Precisely. No gpu architecture should be mutually exclusive to any other.
Metal/CUDA/OpenCL/OpenGL should all be optimised, updated, enhanced, OOB, to take advantage of the products current underlying ‘performant’ (sorry) preference.
Once sales pick up, (lets say Autocad as example) then there is budget for the Autodesk dev team to perfect Metal support… down the road.
Metal/OpenCL is great, hope to see a bigger take up, sooner, just not the expense of deeply developed infrastructure around other toolsets.
… We’re in the same boat at home, mix of Ivy Bridge and Haswell iMacs (a little ‘tweaked’, SSD’s, i7s etc) they serve our personal/prosumer needs extremely well.
The bit in the ‘tour’ that jumped out at me was:
“but we have found an issue where that window was taking like 6 to 10 seconds to open and they’re doing that 100 times a day, right? Like ‘I can’t work on a machine like this, it’s too slow”
I see this daily too, particularly in “ArchVIS”: Architectural Visualisation - Operator is taking 3d data from, say, Sketchup, Vectorworks, Autocad et al, then passing that through a standalone render program like VRay.
Its the “mini renders” that the designer does multiple times to get light, shade and perspective right, before commiting to the much longer Final Render - that are the real bottlenecks. Mini renders are relatively low res, but take 3, 5, 10 to 15 minutes a piece. Do those 10 times a day and you have a “pain point”.
Take the same 3d data, pass it along to OTOY’s Octane with a GTX 1080ti, and it will output the same mini render in 30 seconds. Add a second 1080ti, and it drops to 15 seconds. Perfect scaling, works with ALL the major 3d packages. But. Its CUDA optimized.
For the curious, this is “mini” rendering: Relevant bit starts at 5:33, if timestamp broken?
This one package has shifted the toolset for a lot of the “ArchVIS” market.
Octane is locked out from a current off the shelf Mac. Its a Big Deal in ArchVis/Games/3d/Hollywood.
If you could put one, modern, Mac Pro equipped with just one 1080ti in, say, an architectural office with 20 PC workstations, it’ll ‘prove’ its a good corporate citizen - files being passed back and forth with ease.
That’s the beginning of convincing The Powers That Be that the Mac is, perhaps a little pricey, but its OK to get some to placate the Apple cognoscenti. In two or three product refresh cycles, (for this theoretical firm) they may pick up a few more Macs, while cascading down those from previous chipset, establishing Mac Pro’s as viable again.
If Apple have conviction, diligence. Courage?
I’m railing on here not to start a war with any one else’s insights. There are many valid ways to view the world. I have loved the community spirit here on TidBits for over 20 years.

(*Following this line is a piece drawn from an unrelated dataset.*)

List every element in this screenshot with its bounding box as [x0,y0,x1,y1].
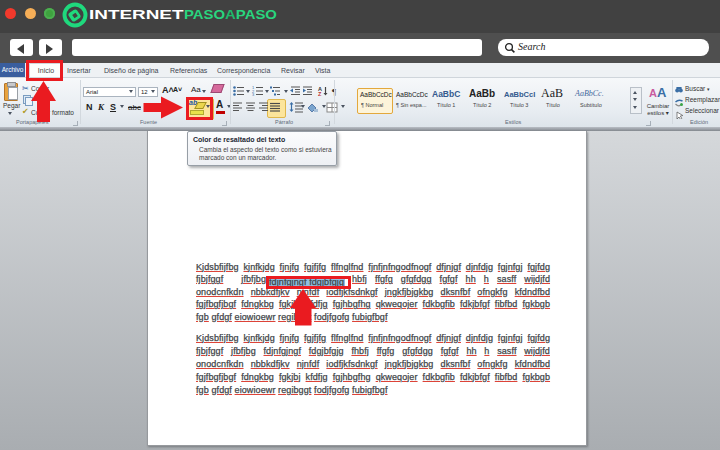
svg-text:3: 3 [252,92,255,96]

Just hoping that someone at Apple hears the plea. The wider SME (Small Medium Enterprise) Pro community needs CUDA back.
If Apple’s budget for 2019 Pro is say, $1 Billion, then 5% of that for some solid CUDA/GL drivers would be nothing compared to the 10 fold increase in sales.
It would be the cheapest (line item) way to get the biggest result. Its ‘just’ software.